Dataset entries:
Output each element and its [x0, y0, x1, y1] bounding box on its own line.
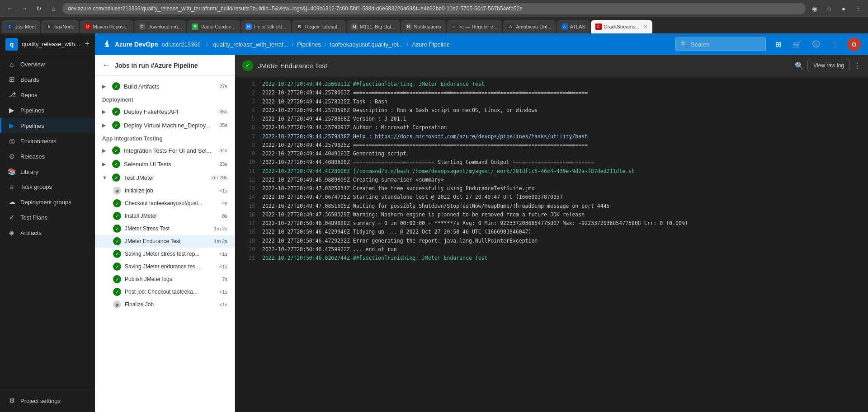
tab-notifications[interactable]: N Notifications [401, 20, 446, 33]
toggle-deploy-fakerestapi-icon[interactable]: ▶ [102, 109, 108, 115]
tab-regex[interactable]: R Regex Tutorial... [292, 20, 346, 33]
tab-maven[interactable]: M Maven Reposi... [80, 20, 133, 33]
job-duration-deploy-vm: 35s [219, 122, 227, 128]
jobs-panel: ← Jobs in run #Azure Pipeline ▶ ✓ Build … [95, 55, 235, 412]
sidebar-item-pipelines-parent[interactable]: ▶ Pipelines [0, 103, 95, 118]
step-post-checkout[interactable]: ✓ Post-job: Checkout taofeeka... <1s [95, 286, 235, 298]
tab-label-crackstreams: CrackStreams... [604, 24, 640, 29]
sidebar-item-library[interactable]: 📚 Library [0, 164, 95, 179]
sidebar-item-task-groups[interactable]: ≡ Task groups [0, 179, 95, 194]
reload-button[interactable]: ↻ [33, 2, 45, 15]
step-jmeter-endurance[interactable]: ✓ JMeter Endurance Test 1m 2s [95, 235, 235, 248]
back-button[interactable]: ← [4, 2, 16, 15]
tab-atlas[interactable]: A ATLAS [557, 20, 590, 33]
search-box[interactable]: 🔍 Search [675, 37, 766, 51]
tab-m111[interactable]: M M111: Big Dat... [347, 20, 400, 33]
breadcrumb-project[interactable]: quality_release_with_terraf... [213, 41, 288, 48]
tab-close-icon[interactable]: ✕ [643, 23, 648, 30]
tab-radio[interactable]: R Radio Garden... [187, 20, 240, 33]
browser-bar: ← → ↻ ⌂ dev.azure.com/odluser213366/qual… [0, 0, 868, 17]
sidebar-item-artifacts[interactable]: ◈ Artifacts [0, 225, 95, 240]
sidebar-item-label-task-groups: Task groups [20, 183, 52, 190]
toggle-integration-tests-icon[interactable]: ▶ [102, 148, 108, 154]
sidebar-item-project-settings[interactable]: ⚙ Project settings [0, 393, 95, 408]
basket-button[interactable]: 🛒 [790, 37, 804, 51]
log-line-16: 16 2022-10-27T20:49:47.3650329Z Warning:… [235, 211, 868, 219]
step-checkout[interactable]: ✓ Checkout taofeekaoyusuf/qual... 4s [95, 197, 235, 210]
log-line-10: 10 2022-10-27T20:49:44.4080680Z ========… [235, 158, 868, 167]
browser-controls: ← → ↻ ⌂ [4, 2, 60, 15]
toggle-deploy-vm-icon[interactable]: ▶ [102, 122, 108, 128]
step-initialize-job[interactable]: ◉ Initialize job <1s [95, 184, 235, 197]
log-line-num-11: 11 [242, 168, 255, 175]
tab-amubieya[interactable]: A Amubieya Onl... [503, 20, 556, 33]
bookmark-button[interactable]: ☆ [823, 2, 835, 15]
sidebar-item-boards[interactable]: ⊞ Boards [0, 72, 95, 87]
job-duration-build-artifacts: 27s [219, 84, 227, 89]
help-button[interactable]: ⓘ [809, 37, 823, 51]
app-integration-section-label: App Integration Testing [95, 132, 235, 144]
topbar-sep-1: / [206, 41, 208, 48]
tab-re[interactable]: r re — Regular e... [447, 20, 502, 33]
job-deploy-vm[interactable]: ▶ ✓ Deploy Virtual Machine_Deploy... 35s [95, 118, 235, 132]
step-publish-logs[interactable]: ✓ Publish JMeter logs 7s [95, 273, 235, 286]
artifacts-icon: ◈ [8, 229, 16, 237]
topbar: Azure DevOps odluser213366 / quality_rel… [95, 33, 868, 55]
tab-jitsi[interactable]: J Jitsi Meet [2, 20, 40, 33]
topbar-sep-2: / [292, 41, 294, 48]
log-more-options-button[interactable]: ⋮ [854, 61, 861, 70]
add-project-button[interactable]: + [85, 39, 90, 49]
log-line-text-6: 2022-10-27T20:49:44.2579091Z Author : Mi… [262, 124, 447, 131]
toggle-selenium-ui-icon[interactable]: ▶ [102, 161, 108, 167]
breadcrumb-pipelines[interactable]: Pipelines [297, 41, 321, 48]
sidebar-item-environments[interactable]: ◎ Environments [0, 133, 95, 149]
sidebar-item-overview[interactable]: ⌂ Overview [0, 57, 95, 72]
sidebar-item-repos[interactable]: ⎇ Repos [0, 87, 95, 103]
sidebar-item-deployment-groups[interactable]: ☁ Deployment groups [0, 194, 95, 210]
user-avatar[interactable]: O [847, 37, 861, 51]
toggle-test-jmeter-icon[interactable]: ▼ [102, 175, 108, 180]
profile-button[interactable]: ● [837, 2, 850, 15]
jobs-back-button[interactable]: ← [102, 61, 110, 70]
more-button[interactable]: ⋮ [852, 2, 864, 15]
breadcrumb-azure-pipeline[interactable]: Azure Pipeline [412, 41, 450, 48]
step-save-stress-rep[interactable]: ✓ Saving JMeter stress test rep... <1s [95, 248, 235, 260]
tab-hellotalk[interactable]: H HelloTalk old... [241, 20, 291, 33]
view-raw-log-button[interactable]: View raw log [807, 60, 850, 71]
tab-download[interactable]: D Download mu... [134, 20, 186, 33]
log-line-text-7[interactable]: 2022-10-27T20:49:44.2579438Z Help : http… [262, 133, 588, 140]
sidebar-item-label-repos: Repos [20, 92, 38, 98]
status-icon-deploy-vm: ✓ [112, 121, 120, 129]
job-selenium-ui[interactable]: ▶ ✓ Selenuim UI Tests 23s [95, 157, 235, 171]
job-build-artifacts[interactable]: ▶ ✓ Build Artifacts 27s [95, 80, 235, 93]
main-content: ← Jobs in run #Azure Pipeline ▶ ✓ Build … [95, 55, 868, 412]
job-deploy-fakerestapi[interactable]: ▶ ✓ Deploy FakeRestAPI 35s [95, 105, 235, 118]
sidebar-item-label-project-settings: Project settings [20, 398, 61, 404]
grid-menu-button[interactable]: ⊞ [771, 37, 785, 51]
tab-haxnode[interactable]: h haxNode [41, 20, 79, 33]
job-test-jmeter[interactable]: ▼ ✓ Test JMeter 2m 28s [95, 171, 235, 184]
url-bar[interactable]: dev.azure.com/odluser213366/quality_rele… [62, 3, 806, 14]
topbar-org[interactable]: odluser213366 [162, 41, 201, 48]
step-jmeter-stress[interactable]: ✓ JMeter Stress Test 1m 2s [95, 222, 235, 235]
sidebar-item-pipelines[interactable]: ▶ Pipelines [0, 118, 95, 133]
tab-crackstreams[interactable]: C CrackStreams... ✕ [591, 20, 653, 33]
sidebar-item-releases[interactable]: ⊙ Releases [0, 149, 95, 164]
job-integration-tests[interactable]: ▶ ✓ Integration Tests For UI and Sel... … [95, 144, 235, 157]
log-search-button[interactable]: 🔍 [795, 61, 804, 70]
breadcrumb-quality-rel[interactable]: taofeekaoyusuf.quality_rel... [330, 41, 403, 48]
log-line-text-10: 2022-10-27T20:49:44.4080680Z ===========… [262, 159, 594, 166]
sidebar-item-label-pipelines: Pipelines [20, 122, 44, 129]
home-button[interactable]: ⌂ [47, 2, 60, 15]
step-finalize-job[interactable]: ◉ Finalize Job <1s [95, 298, 235, 311]
extensions-button[interactable]: ◉ [808, 2, 821, 15]
status-icon-install-jmeter: ✓ [113, 212, 121, 220]
toggle-build-artifacts-icon[interactable]: ▶ [102, 84, 108, 89]
forward-button[interactable]: → [18, 2, 31, 15]
step-install-jmeter[interactable]: ✓ Install JMeter 8s [95, 210, 235, 222]
log-panel: ✓ JMeter Endurance Test 🔍 View raw log ⋮… [235, 55, 868, 412]
user-settings-button[interactable]: 👤 [828, 37, 842, 51]
sidebar-footer: ⚙ Project settings [0, 389, 95, 412]
step-save-endurance[interactable]: ✓ Saving JMeter endurance tes... <1s [95, 260, 235, 273]
sidebar-item-test-plans[interactable]: ✓ Test Plans [0, 210, 95, 225]
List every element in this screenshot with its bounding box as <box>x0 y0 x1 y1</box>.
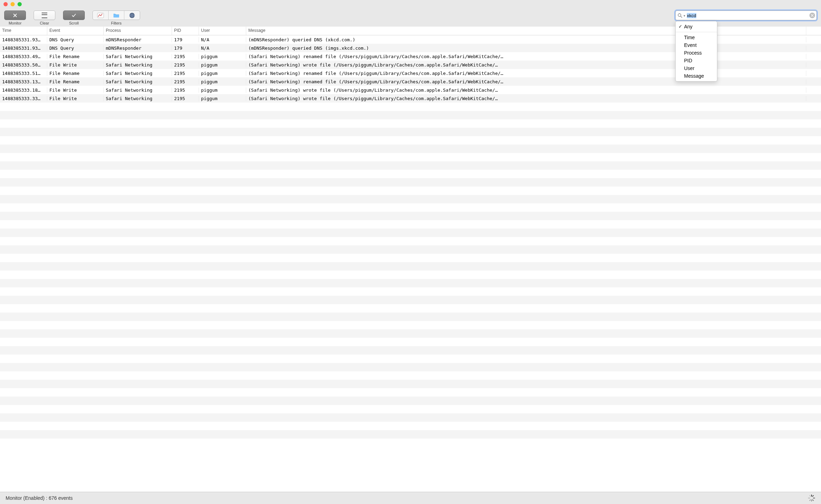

**EXERCISE INSTRUCTIONS:** Would you report every line of the entries above containing the word "topbar"?

**RESPONSE AREA:**
topbar-sep-1: / [206, 41, 208, 48]
topbar: Azure DevOps odluser213366 / quality_rel… [95, 33, 868, 55]
topbar-sep-2: / [292, 41, 294, 48]
topbar-org[interactable]: odluser213366 [162, 41, 201, 48]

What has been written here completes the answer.